In this analysis, we examined weather forecast errors across multiple cities, focusing on discrepancies between predicted and observed temperatures. By calculating the average high and low-temperature errors for each city, we aimed to assess forecast reliability and identify potential patterns.

Our findings indicate that forecast accuracy varies significantly by location. Some cities consistently exhibit lower error margins, suggesting more stable weather conditions or better-calibrated forecasting models. In contrast, other cities show greater discrepancies, potentially due to unpredictable local weather patterns or limitations in predictive models.

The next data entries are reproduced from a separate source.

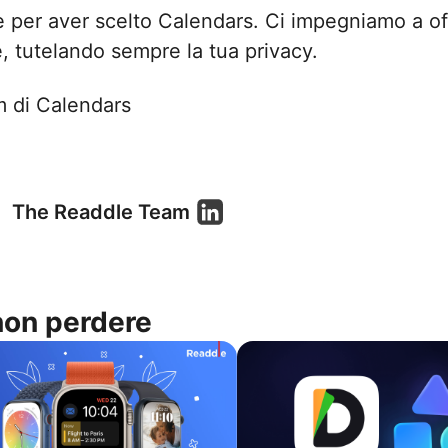
e per aver scelto Calendars. Ci impegniamo a off
e, tutelando sempre la tua privacy.
am di Calendars
The Readdle Team
non perdere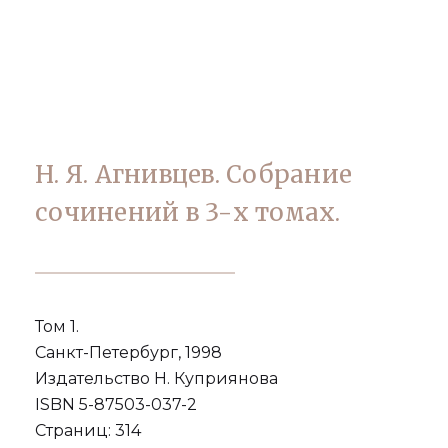
Н. Я. Агнивцев. Собрание
сочинений в 3-х томах.
Том 1.
Санкт-Петербург, 1998
Издательство Н. Куприянова
ISBN 5-87503-037-2
Страниц: 314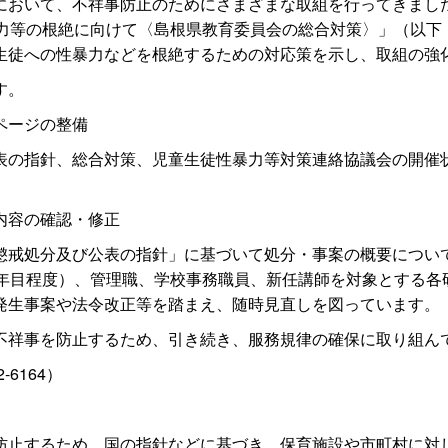
おいて、不祥事防止のためにさまざまな取組を行ってきまし
暴力等の根絶に向けて〈島根県教育委員会の総合対策〉」（以下
生徒への性暴力などを根絶するための対応策を示し、取組の強
す。
ページの整備
の指針、総合対策、児童生徒性暴力等対策連絡協議会の開催
内容の確認・修正
戒処分及び公表の指針」に基づいて処分・事案の概要につい
1年目程度）、管理職、学校事務職員、新任講師を対象とする各
発生事案や法令改正等を踏まえ、随時見直しを図っています。
祥事を防止するため、引き続き、服務規律の確保に取り組ん
2-6164）
止するため、国の指針などに基づき、保育施設や市町村に対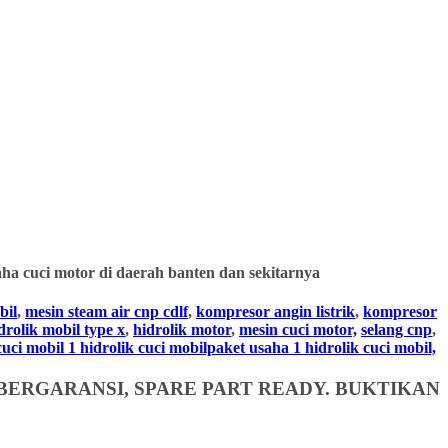
ha cuci motor di daerah banten dan sekitarnya
bil
,
mesin steam air cnp cdlf
,
kompresor angin listrik
,
kompresor
drolik mobil type x
,
hidrolik motor
,
mesin cuci motor,
selang cnp
,
i mobil 1 hidrolik cuci mobilpaket usaha 1 hidrolik cuci mobil,
BERGARANSI, SPARE PART READY. BUKTIKAN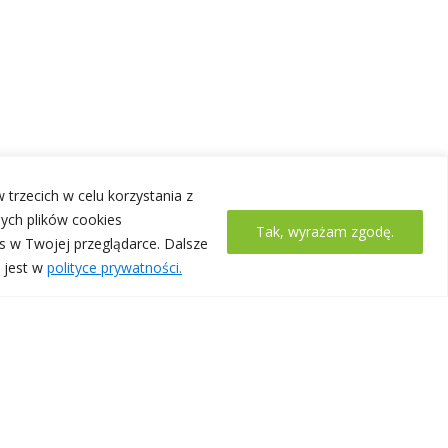
 trzecich w celu korzystania z
ych plików cookies
Tak, wyrażam zgodę.
s w Twojej przeglądarce. Dalsze
 jest w
polityce prywatności.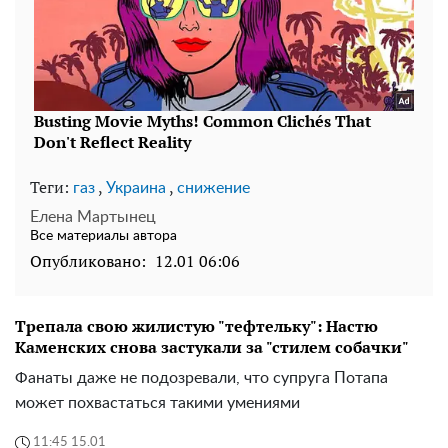
Теги:
,
,
газ
Украина
снижение
Елена Мартынец
Все материалы автора
Опубликовано:
12.01 06:06
Трепала свою жилистую "тефтельку": Настю
Каменских снова застукали за "стилем собачки"
Фанаты даже не подозревали, что супруга Потапа
может похвастаться такими умениями
11:45 15.01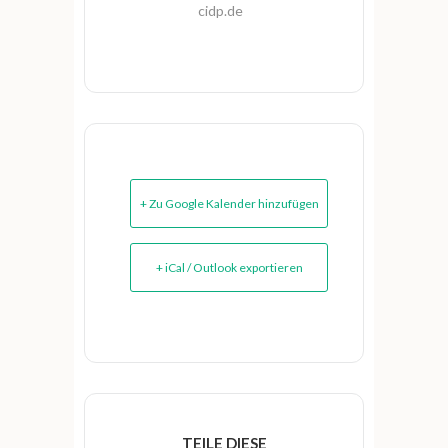
cidp.de
+ Zu Google Kalender hinzufügen
+ iCal / Outlook exportieren
TEILE DIESE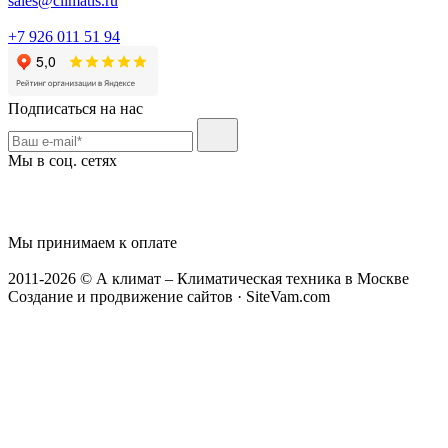
sales@climatis.ru
+7 926 011 51 94
Подписаться на нас
Мы в соц. сетях
Мы принимаем к оплате
2011-2026 © А климат – Климатическая техника в Москве
Создание и продвижение сайтов · SiteVam.com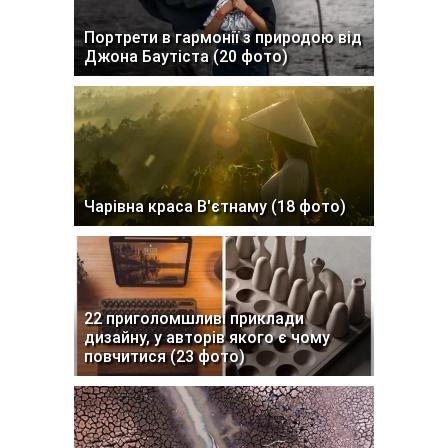
Портрети в гармонії з природою від
Джона Баутіста (20 фото)
Чарівна краса В'єтнаму (18 фото)
22 приголомшливі приклади
дизайну, у авторів якого є чому
повчитися (23 фото)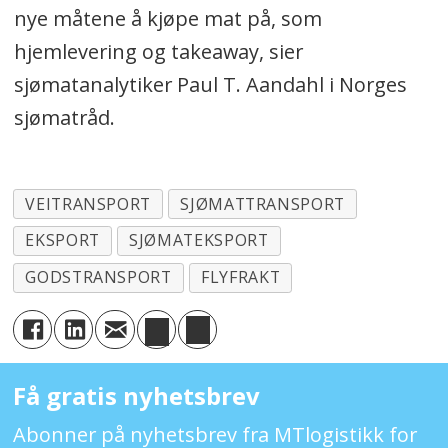
nye måtene å kjøpe mat på, som
hjemlevering og takeaway, sier
sjømatanalytiker Paul T. Aandahl i Norges
sjømatråd.
VEITRANSPORT
SJØMATTRANSPORT
EKSPORT
SJØMATEKSPORT
GODSTRANSPORT
FLYFRAKT
Få gratis nyhetsbrev
Abonner på nyhetsbrev fra MTlogistikk for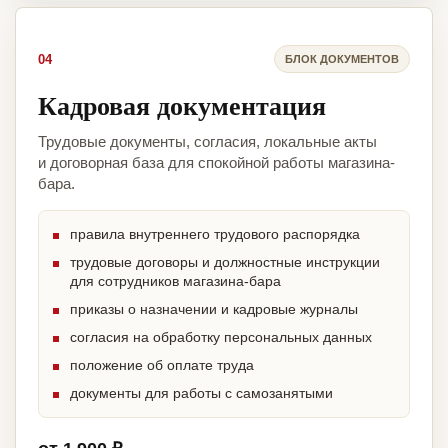
04
БЛОК ДОКУМЕНТОВ
Кадровая документация
Трудовые документы, согласия, локальные акты
и договорная база для спокойной работы магазина-
бара.
правила внутреннего трудового распорядка
трудовые договоры и должностные инструкции
для сотрудников магазина-бара
приказы о назначении и кадровые журналы
согласия на обработку персональных данных
положение об оплате труда
документы для работы с самозанятыми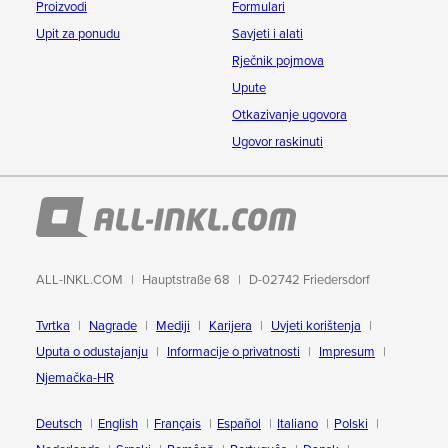
Proizvodi
Formulari
Upit za ponudu
Savjeti i alati
Rječnik pojmova
Upute
Otkazivanje ugovora
Ugovor raskinuti
ALL-INKL.COM
Hauptstraße 68
D-02742 Friedersdorf
Tvrtka
Nagrade
Mediji
Karijera
Uvjeti korištenja
Uputa o odustajanju
Informacije o privatnosti
Impresum
Njemačka-HR
Deutsch
English
Français
Español
Italiano
Polski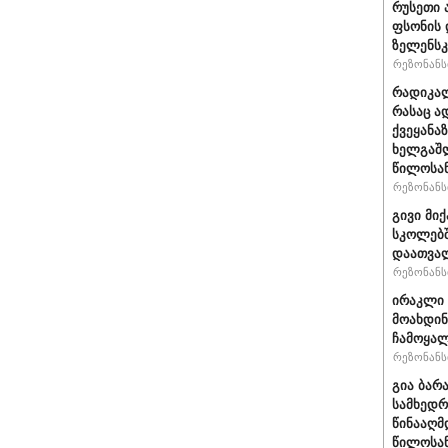
რუსეთი 
ფსონის 
ზელენსკ
რეზონანსი
რადიკალ
რასაც ა
ქვეყანაზ
ხელგაშლ
წილოსა
რეზონანსი
გივი მიქ
სკოლებშ
დაათვა
რეზონანსი
ირაკლი 
მოახდი
ჩამოყალ
რეზონანსი
გია ბარ
სამხედრ
წინააღმ
წილოსა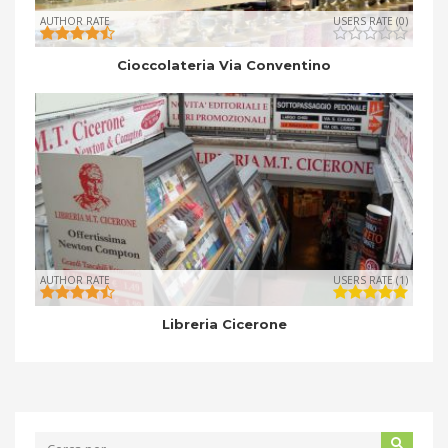
AUTHOR RATE
USERS RATE (0)
Cioccolateria Via Conventino
AUTHOR RATE
USERS RATE (1)
Libreria Cicerone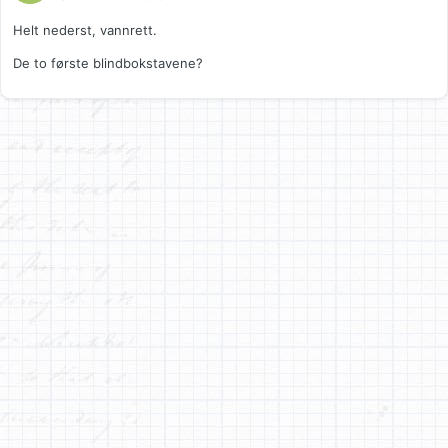
Helt nederst, vannrett.
De to første blindbokstavene?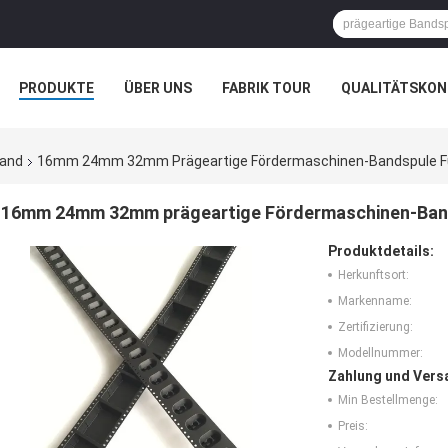
PRODUKTE
ÜBER UNS
FABRIK TOUR
QUALITÄTSKON
Band
16mm 24mm 32mm Prägeartige Fördermaschinen-Bandspule Fü
16mm 24mm 32mm prägeartige Fördermaschinen-Band
Produktdetails:
Herkunftsort:
Markenname:
Zertifizierung:
Modellnummer:
Zahlung und Vers
Min Bestellmenge:
Preis:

To better understand the relationship between weather conditions and forecast errors, we visualized the data using various plots. One key visualization analyzed the impact of wind speed on high-temperature forecast errors. A scatter plot with a linear regression trend line indicated a slight positive correlation, suggesting that as wind speed increases, forecast errors for high temperatures tend to rise. This could be attributed to the complex influence of wind on local temperatures, as stronger winds often cause rapid fluctuations that may not be fully captured by forecasting models.

Another visualization examined the distribution of forecast errors across cities. The data revealed notable variations, with some cities consistently experiencing lower forecast errors, while others showed significantly higher discrepancies. This suggests that regional factors—such as geographical location, altitude, and proximity to the coast—play a role in forecast accuracy. Additionally, the distribution of high and low-temperature errors appeared asymmetric, indicating that forecasting models may perform better under certain conditions than others.